Experimental Findings
The researchers evaluated both KEwLTM and KEwRAG using breast cancer pathology reports from The Cancer Genome Atlas (TCGA) dataset, focusing on identifying T (tumor size) and N (lymph node involvement) stages. They compared the methods against baselines like Zero-Shot Chain-of-Thought (ZSCOT) and standard Retrieval-Augmented Generation (RAG) using open-source LLMs, Mixtral-8x7B-Instruct-v0.1 and Llama3-Med42-70B.
The results showed that the effectiveness of KEwRAG and KEwLTM is somewhat dependent on the base LLM’s performance. KEwLTM tended to outperform KEwRAG when the Zero-Shot Chain-of-Thought inference was already effective for the base model.
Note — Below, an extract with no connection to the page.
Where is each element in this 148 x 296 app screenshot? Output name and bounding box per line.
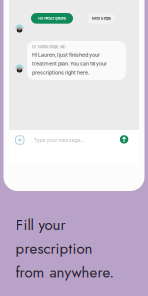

Conversely, KEwRAG achieved better performance when ZSCOT inference was less effective, suggesting it benefits more from external knowledge retrieval. A significant advantage of KEwLTM is its label-free induction process, making it suitable for environments with limited annotated data, while KEwRAG offers a more auditable knowledge base by distilling rules from guidelines upfront.
Also Read:
- ET2RAG: Boosting Language Model Accuracy with Smart Retrieval and Consensus
- MiRAGE: A New Framework for Detecting Student Misconceptions in Math
Challenges and Future Directions
Despite their promising performance, the study identified common error patterns. “Numerical Incompetence” was a prevalent issue, where LLMs struggled with precise numerical comparisons (e.g., misinterpreting tumor sizes). “Incorrect Information Extraction” also occurred, with models sometimes overlooking crucial details in reports. Future work aims to address these limitations by incorporating reinforcement-based feedback mechanisms to improve memory accuracy and reduce “hallucinations.” A key strategy to tackle numerical incompetence involves integrating external calculation tools, allowing the LLM to delegate precise computations to specialized functions, thereby enhancing reliability.
The current study focused exclusively on breast cancer reports from TCGA, limiting the direct generalizability of the findings to other cancer types or diverse clinical environments. Future research will expand the evaluation to a broader range of cancer types and datasets from multiple institutions to assess real-world applicability and robustness. The goal is to develop specialized LLM agents, each tailored to a specific cancer type, potentially collaborating to provide comprehensive cancer staging across various pathology reports.
In conclusion, these Knowledge Elicitation methods represent a significant step forward in automating cancer staging. By enabling LLMs to induce and apply domain-specific rules with minimal data and expert supervision, they pave the way for more scalable, transparent, and trustworthy AI solutions in complex clinical tasks, ultimately promoting effective human-AI collaboration in healthcare.